**TASK TO COMPLETE**
The entries are to be given back verbatim; no picture is to be copied.

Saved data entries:
-- -- --

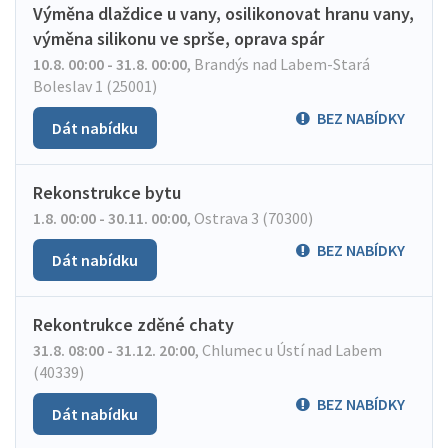
Výměna dlaždice u vany, osilikonovat hranu vany,
výměna silikonu ve sprše, oprava spár
10.8. 00:00 - 31.8. 00:00
,
Brandýs nad Labem-Stará
Boleslav 1 (25001)
BEZ NABÍDKY
Dát nabídku
Rekonstrukce bytu
1.8. 00:00 - 30.11. 00:00
,
Ostrava 3 (70300)
BEZ NABÍDKY
Dát nabídku
Rekontrukce zděné chaty
31.8. 08:00 - 31.12. 20:00
,
Chlumec u Ústí nad Labem
(40339)
BEZ NABÍDKY
Dát nabídku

-- -- --

**EXERCISE ANSWER**
Výměna dlaždice u vany, osilikonovat hranu vany,
výměna silikonu ve sprše, oprava spár
10.8. 00:00 - 31.8. 00:00
,
Brandýs nad Labem-Stará
Boleslav 1 (25001)
BEZ NABÍDKY
Dát nabídku
Rekonstrukce bytu
1.8. 00:00 - 30.11. 00:00
,
Ostrava 3 (70300)
BEZ NABÍDKY
Dát nabídku
Rekontrukce zděné chaty
31.8. 08:00 - 31.12. 20:00
,
Chlumec u Ústí nad Labem
(40339)
BEZ NABÍDKY
Dát nabídku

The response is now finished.